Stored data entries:
★ ★ ★ ★ ★ ★ ★

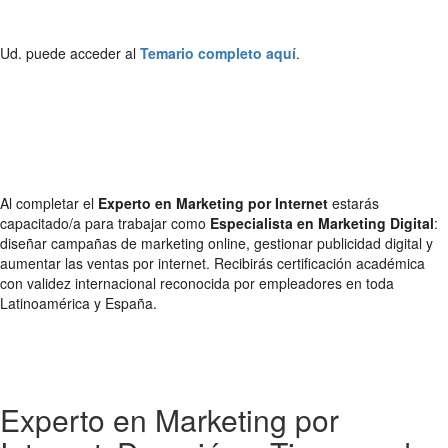
Ud. puede acceder al
Temario completo aquí
.
Al completar el
Experto en Marketing por Internet
estarás
capacitado/a para trabajar como
Especialista en Marketing Digital
:
diseñar campañas de marketing online, gestionar publicidad digital y
aumentar las ventas por internet. Recibirás certificación académica
con validez internacional reconocida por empleadores en toda
Latinoamérica y España.
Experto en Marketing por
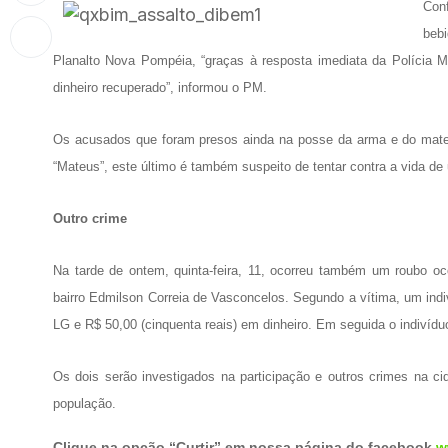
Conf
bebi
Planalto Nova Pompéia, “graças à resposta imediata da Polícia Mi
dinheiro recuperado”, informou o PM.
Os acusados que foram presos ainda na posse da arma e do mater
“Mateus”, este último é também suspeito de tentar contra a vida de
Outro crime
Na tarde de ontem, quinta-feira, 11, ocorreu também um roubo oco
bairro Edmilson Correia de Vasconcelos. Segundo a vítima, um indi
LG e R$ 50,00 (cinquenta reais) em dinheiro. Em seguida o indivíd
Os dois serão investigados na participação e outros crimes na ci
população.
Clique na opção “Curtir” em nossa página do facebook
w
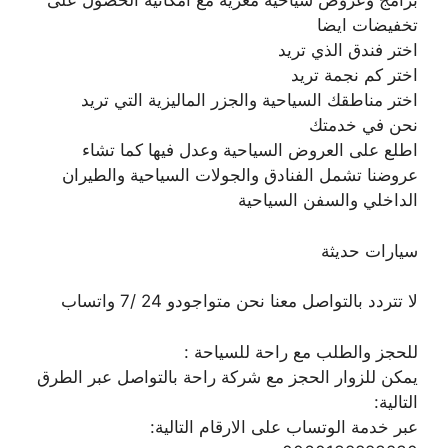
برامج وعروض سياحية مغرية مع امكانية الحصول على
تخفيضات ايضا
اختر فندق الذي تريد
اختر كم نجمة تريد
اختر مناطقك السياحية والجزر الماليزية التي تريد
نحن في خدمتك
اطلع على العروض السياحية وعدل فيها كما تشاء
عروضنا تشمل الفنادق والجولات السياحية والطيران
الداخلي والسفن السياحية
سيارات حديثة
لا تتردد بالتواصل معنا نحن متواجودو 24 /7 واتساب
للحجز والطلب مع راحة للسياحة :
يمكن للزوار الحجز مع شركة راحة بالتواصل عبر الطرق
التالية:
عبر خدمة الوتساب على الارقام التالية:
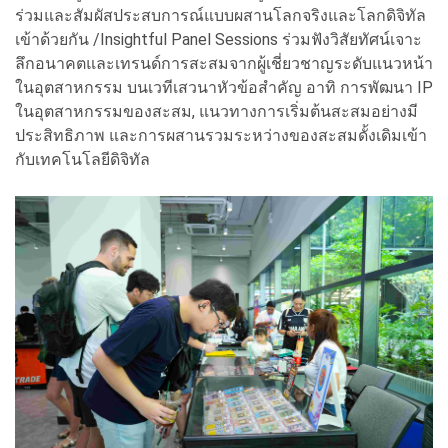
ร่วมและสัมผัสประสบการณ์แบบผสานโลกจริงและโลกดิจิทัล
เข้าด้วยกัน /Insightful Panel Sessions ร่วมฟังวิสัยทัศน์เจาะ
ลึกอนาคตและเทรนด์การสะสมจากผู้เชี่ยวชาญระดับแนวหน้า
ในอุตสาหกรรม บนเวทีเสวนาหัวข้อสำคัญ อาทิ การพัฒนา IP
ในอุตสาหกรรมของสะสม, แนวทางการเริ่มต้นสะสมอย่างมี
ประสิทธิภาพ และการผสานรวมระหว่างของสะสมดั้งเดิมเข้า
กับเทคโนโลยีดิจิทัล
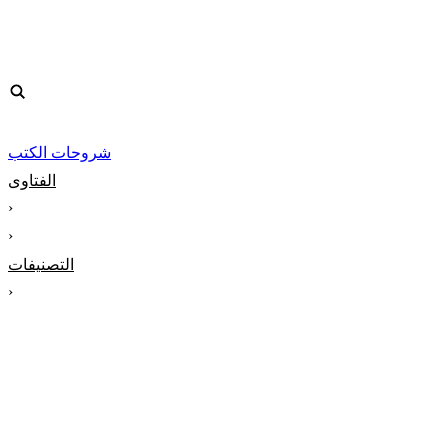
شروحات الكتب
الفتاوى
‹
‹
التصنيفات
‹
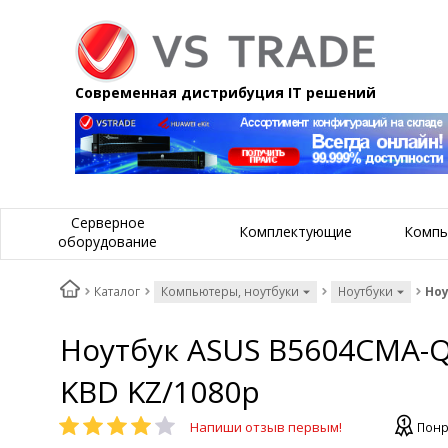
Современная дистрибуция IT решений
Серверное
Комплектующие
Компь
оборудование
Каталог
Компьютеры, ноутбуки
Ноутбуки
Ноу
Ноутбук ASUS B5604CMA-QY
KBD KZ/1080p
Напиши отзыв первым!
Понр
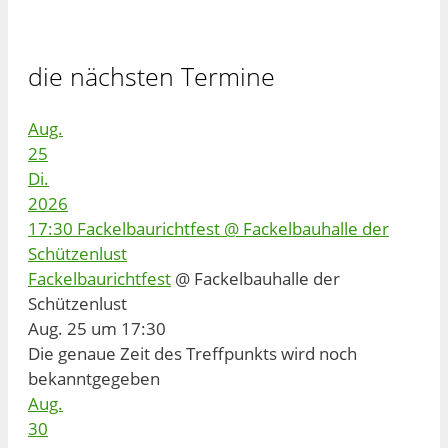
die nächsten Termine
Aug.
25
Di.
2026
17:30
Fackelbaurichtfest
@ Fackelbauhalle der
Schützenlust
Fackelbaurichtfest
@ Fackelbauhalle der
Schützenlust
Aug. 25 um 17:30
Die genaue Zeit des Treffpunkts wird noch
bekanntgegeben
Aug.
30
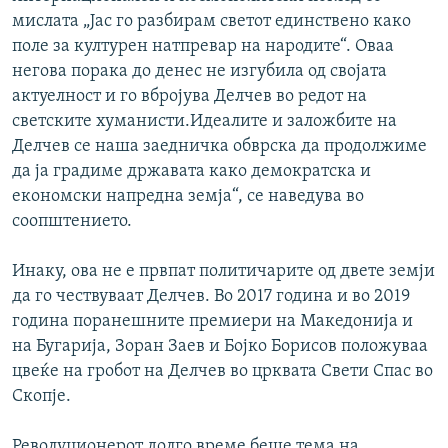
мислата „Јас го разбирам светот единствено како
поле за културен натпревар на народите“. Оваа
негова порака до денес не изгубила од својата
актуелност и го вбројува Делчев во редот на
светските хуманисти.Идеалите и заложбите на
Делчев се наша заедничка обврска да продолжиме
да ја градиме државата како демократска и
економски напредна земја“, се наведува во
соопштението.
Инаку, ова не е првпат политичарите од двете земји
да го чествуваат Делчев. Во 2017 година и во 2019
година поранешните премиери на Македонија и
на Бугарија, Зоран Заев и Бојко Борисов положуваа
цвеќе на гробот на Делчев во црквата Свети Спас во
Скопје.
Револуционерот долго време беше тема на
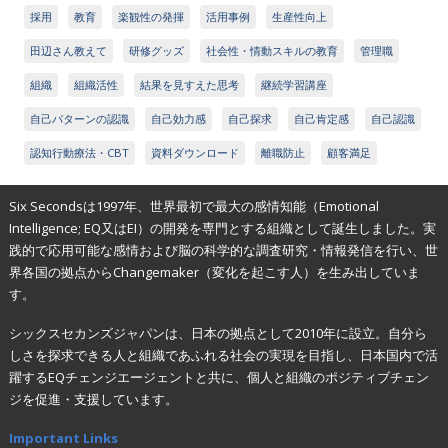
採用
教育
楽観性の発揮
活用事例
生産性向上
田辺さん教えて
研修グッズ
社会性・情動スキルの教育
管理職
組織
組織活性
結果を見すえた思考
継続学習講座
自己パターンの認識
自己効力感
自己探求
自己肯定感
自己認識
認知行動療法・CBT
資料ダウンロード
離職防止
顧客満足
Six Secondsは1997年、世界最初で最大の感情知能（Emotional
Intelligence; EQ又はEI）の開発を専門とする組織として誕生しました。実
践的で応用可能な感情および脳の科学的な調査研究・情報発信を行い、世
界各国の拠点からChangemaker（変化を起こす人）を生み出していま
す。
シックスセカンズジャパンは、日本の拠点として2010年に設立。自分ら
しさを探求できる人と組織であふれる社会の実現を目指し、日本国内で活
躍するEQチェンジエージェントと共に、個人と組織のポジティブチェン
ジを促進・支援しています。
Important Links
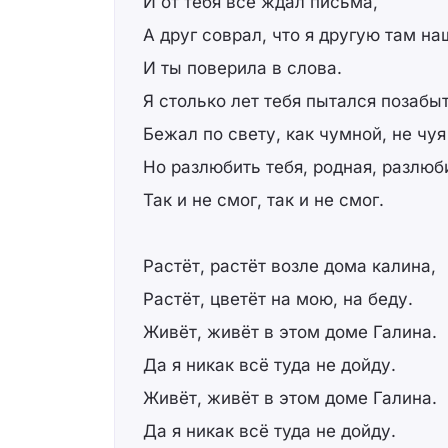
И от тебя всё ждал письма,
А друг соврал, что я другую там на
И ты поверила в слова.
Я столько лет тебя пытался позабыт
Бежал по свету, как чумной, не чуя
Но разлюбить тебя, родная, разлюб
Так и не смог, так и не смог.
Растёт, растёт возле дома калина,
Растёт, цветёт на мою, на беду.
Живёт, живёт в этом доме Галина.
Да я никак всё туда не дойду.
Живёт, живёт в этом доме Галина.
Да я никак всё туда не дойду.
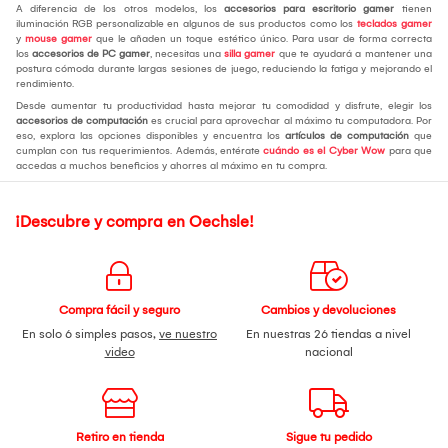
A diferencia de los otros modelos, los
accesorios para escritorio gamer
tienen
iluminación RGB personalizable en algunos de sus productos como los
teclados gamer
y
mouse gamer
que le añaden un toque estético único. Para usar de forma correcta
los
accesorios de PC gamer
, necesitas una
silla gamer
que te ayudará a mantener una
postura cómoda durante largas sesiones de juego, reduciendo la fatiga y mejorando el
rendimiento.
Desde aumentar tu productividad hasta mejorar tu comodidad y disfrute, elegir los
accesorios de computación
es crucial para aprovechar al máximo tu computadora. Por
eso, explora las opciones disponibles y encuentra los
artículos de computación
que
cumplan con tus requerimientos. Además, entérate
cuándo es el Cyber Wow
para que
accedas a muchos beneficios y ahorres al máximo en tu compra.
¡Descubre y compra en Oechsle!
Compra fácil y seguro
Cambios y devoluciones
En solo 6 simples pasos,
ve nuestro
En nuestras 26 tiendas a nivel
video
nacional
Retiro en tienda
Sigue tu pedido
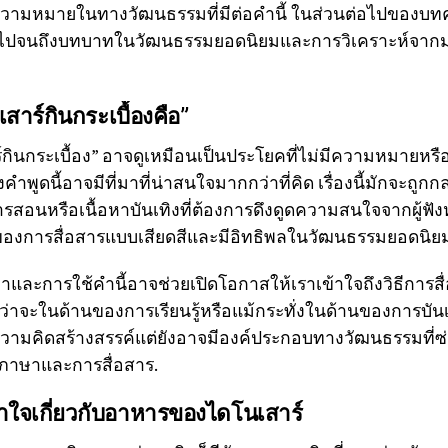
มหมายในทางวัฒนธรรมที่มีต่อคำนี้ ในส่วนต่อไปของบทคว
ำนี้ไปจนถึงบทบาทในวัฒนธรรมยอดนิยมและการวิเคราะห์จาก
สาร์กินกระเบื้องคือ”
ินกระเบื้อง” อาจดูเหมือนเป็นประโยคที่ไม่มีความหมายหรือเป
องคำพูดนี้อาจมีที่มาที่น่าสนใจมากกว่าที่คิด เรื่องนี้มักจะถูกก
อนหรือเนื้อหาบันเทิงที่ต้องการดึงดูดความสนใจจากผู้ฟังหรื
งของการสื่อสารแบบเสียดสีและมีอิทธิพลในวัฒนธรรมยอดนิยม
าและการใช้คำนี้อาจช่วยเปิดโอกาสให้เราเข้าใจถึงวิธีการ
ม่ว่าจะในด้านของการเรียนรู้หรือแม้กระทั่งในด้านของการบันเ
ความคิดสร้างสรรค์แต่ยังอาจมีองค์ประกอบทางวัฒนธรรมที่ซ่อ
ภาษาและการสื่อสาร.
ใจเกี่ยวกับอาหารของไดโนเสาร์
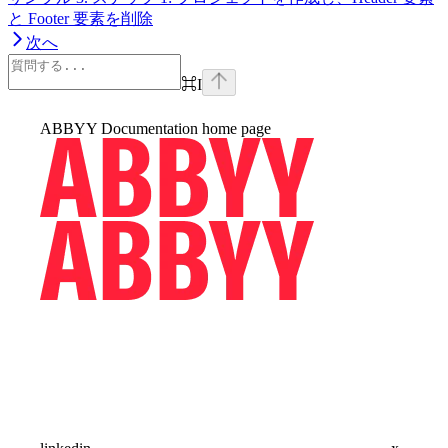
と Footer 要素を削除
次へ
⌘
I
ABBYY Documentation
home page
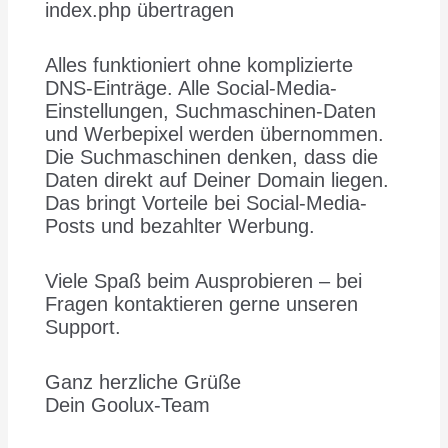
index.php übertragen
Alles funktioniert ohne komplizierte
DNS-Einträge. Alle Social-Media-
Einstellungen, Suchmaschinen-Daten
und Werbepixel werden übernommen.
Die Suchmaschinen denken, dass die
Daten direkt auf Deiner Domain liegen.
Das bringt Vorteile bei Social-Media-
Posts und bezahlter Werbung.
Viele Spaß beim Ausprobieren – bei
Fragen kontaktieren gerne unseren
Support.
Ganz herzliche Grüße
Dein Goolux-Team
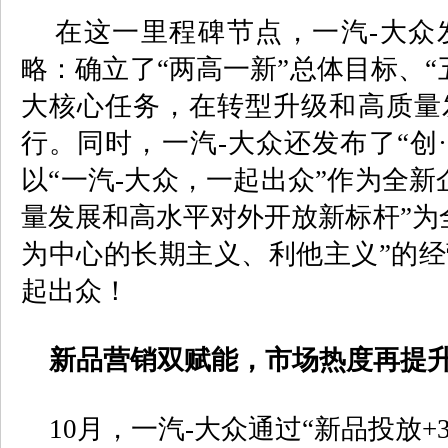
在这一里程碑节点，一汽
-
大众
略：确立了“两高一新”总体目标、“
大核心任务，在转型升级和高质量
行。同时，一汽
-
大众还发布了“创
以“一汽
-
大众，一起出众”作为全新
量发展和高水平对外开放新标杆”为
为中心的长期主义、利他主义”的
起出众！
新品营销双赋能，市场热度再提
10
月，一汽
-
大众通过“新品投放
+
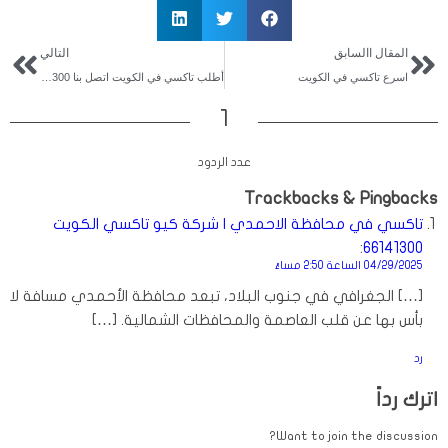
المقال االسابق
التالي
اسرع تاكسي في الكويت
أطلب تاكسي في الكويت اتصل بنا 66141300
1
يقول
عدد الردود
Trackbacks & Pingbacks
تاكسي في محافظة الاحمدي | شركة كيو تاكسي الكويت
:
66141300
04/29/2025 الساعة 2:50 مساءً
[…] الجغرافي في جنوب البلاد، تبعد محافظة الأحمدي مسافة لا
بأس بها عن قلب العاصمة والمحافظات الشمالية. […]
رد
اترك رداً
Want to join the discussion?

★ ★ ★ ★ ★ ★ ★

If a line in the records above includes the string "aumentar", copy it.

aumentar las ventas por internet. Recibirás certificación académica
Desde aumentar tu productividad hasta mejorar tu comodidad y disfrute, elegir los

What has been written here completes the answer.